On Opensource Projects Support

April 22nd, 2016

Today I’d like to talk about how opensource projects are supported by “community” on example of FFmpeg/Libav.

Obviously I’ve chosen this example because I know some facts about internal politics and the fact libavcodec is de facto multimedia decoding standard used on every platform and by most multimedia processing tools out there.

What good did it bring to the project(s)? Some fame but that’s probably it—the largest users don’t even bother to acknowledge in public that they use it (cough, BaidUTube, cough). There’s an enormous amount of code (that serves as a good compiler suite too) but it’s maintained mostly by volunteers and people who have to use it at work (as they were hired because they worked on it in the first place). That’s it: the best material gain is an employment because you’ve showed off your skills or you can take occasional consulting work with varying quality of tasks and pay. Some people are paid to improve or write new decoder. Some are hired to work on improving protocol support and hardly paid at all (true story). Some simply sigh at yet another “please implement this for my app” mail. That’s good but where are the money to pay for task the project itself (e.g. refactor old horrible code, add tests, implement new feature or fix some old problem)?

There was an attempt to set up a foundation to gather money and use them for the project but it didn’t work well even before the split and got completely derailed after; and of course it was not a good idea to set it up in the USA since IRS refused to recognize it as non-profit organisation as other open-source projects have experienced (including X.org). The best part is how much money it could raise—I don’t remember the actual sum but it was relatively low like less than $20,000 (please correct me if I’m wrong) and it came mostly from caught (L)GPL violators IIRC.

Let’s take a successful opensource project that uses libavcodec, that would be VLC. For example, last VideoLAN Developer Days definitely costed tens and tens of thousands ${proper_currency} — for accommodating about hundred of people, reimbursing (at least some of) their travel costs, food etc etc; the event was sponsored by the largest Internet advertising company, the largest French advertising company and the largest French VideoLAN advertising company. I remember talks that they could even employ one developer full-time. And would VLC be any useful without libavcodec? And while they probably are the biggest opensource supporter of FFmpeg (they host their Git repository after all) and their developers write some code time from time they hardly do anything else—there is a bounty program but it’s a complete joke since it lists mostly done tasks nobody will claim reward for (and despite me pointing them to that fact nothing has been done). And obviously it doesn’t have tasks that would be beneficial for FFmpeg/Libav but not for VLC directly.

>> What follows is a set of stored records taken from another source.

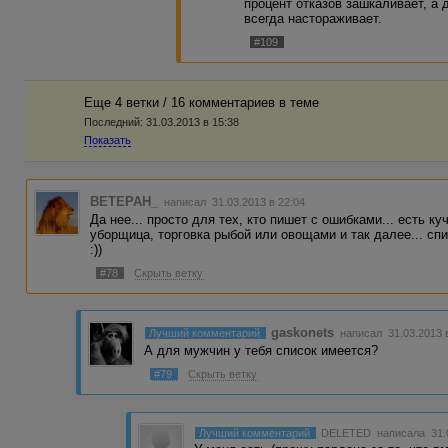
процент отказов зашкаливает, а 
всегда настораживает.
#109
Еще 4 ветки / 16 комментариев в темe
Последний:
31.03.2013 в 15:38
Показать
BETEPAH_
написал 31.03.2013 в 22:04
Да нее... просто для тех, кто пишет с ошибками... есть к
уборщица, торговка рыбой или овощами и так далее... спис
:))
#78
Скрыть ветку
gaskonets
Лучший комментарий
написал 31.03.2013 
А для мужчин у тебя список имеется?
#79
Скрыть ветку
Лучший комментарий
DELETED
написала 31.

Let’s take a look at some commercial user. All those video hosting sites are available mostly because there’s enough bandwidth to stream video and because there is free code to support most of the formats uploaded by users so they don’t have to bother about details. And that free code is… (no points for guessing). And the biggest video hosting site was mentioned above. They don’t provide any support nor even acknowledge that they use certain opensource projects. Of course one can point to Baidu Summer of Code program but it’s for involving students into opensource (and probably finding fresh meat for themselves) and it doesn’t work that good for projects—you mostly have students willing to get money and/or credit for résumé. They tend to do the task and disappear completely. I’m sure that projects would prefer to have financial freedom instead to sponsor specific tasks that could be undertaken by anyone (not just students) and last whatever time is needed (not just summer). If the project gets some support from large companies it’s usually because a developer from that project working in that company convinced the management to do so.

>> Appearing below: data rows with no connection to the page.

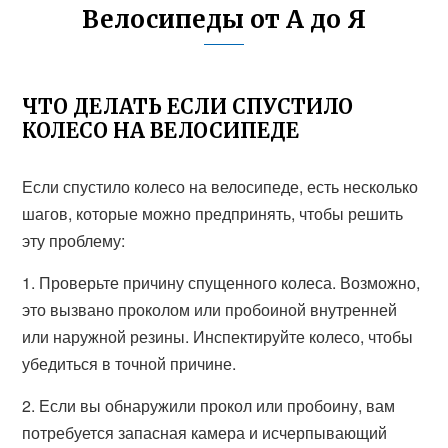
Велосипеды от А до Я
ЧТО ДЕЛАТЬ ЕСЛИ СПУСТИЛО
КОЛЕСО НА ВЕЛОСИПЕДЕ
Если спустило колесо на велосипеде, есть несколько
шагов, которые можно предпринять, чтобы решить
эту проблему:
1. Проверьте причину спущенного колеса. Возможно,
это вызвано проколом или пробоиной внутренней
или наружной резины. Инспектируйте колесо, чтобы
убедиться в точной причине.
2. Если вы обнаружили прокол или пробоину, вам
потребуется запасная камера и исчерпывающий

Even worse is the situation with distributions because they tend to demand free technical support from you: fixing your own bugs, fixing other projects that use your code and such. What do you get in return? Nothing. The recent Debian and Xscreensaver messup is not some special example, it’s too typical.

It’s funny how the best sponsor for Libav might be Lu_minem.it—a small Italian company whose founder is Libav developer and thus knows what the project needs.

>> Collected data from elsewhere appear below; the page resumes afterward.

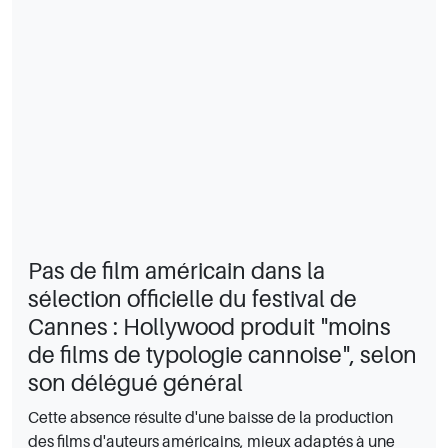
Pas de film américain dans la
sélection officielle du festival de
Cannes : Hollywood produit "moins
de films de typologie cannoise", selon
son délégué général
Cette absence résulte d'une baisse de la production
des films d'auteurs américains, mieux adaptés à une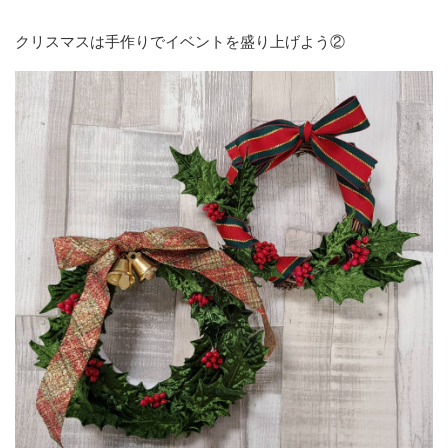
クリスマスは手作りでイベントを盛り上げよう②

How do I fit into all of this? I was FFmpeg and then Libav developer, later a multimedia related work has found me because of my work on decoders (I’d been trying to find a good job myself but failed and had to accept the best offer I got). I was around core developers of the projects and thus could learn the facts written above. What have I got beside developing experience, acquaintances and pessimistic outlook on life? BSoC 2006-2009 participation (where I managed to finish only one project in time really despite the formal passing of it) plus some smaller sum of money for rewriting a component of swscale to make it LGPL. And some free dinners from VideoLAN foundation. So I’m fine but seeing that the project cannot afford paying a developer for some internal project (like writing a new RealMedia demuxer) is still very sad.

On multimedia player names

April 17th, 2016

Warning: if you do not recognize names mentioned here you might be too young.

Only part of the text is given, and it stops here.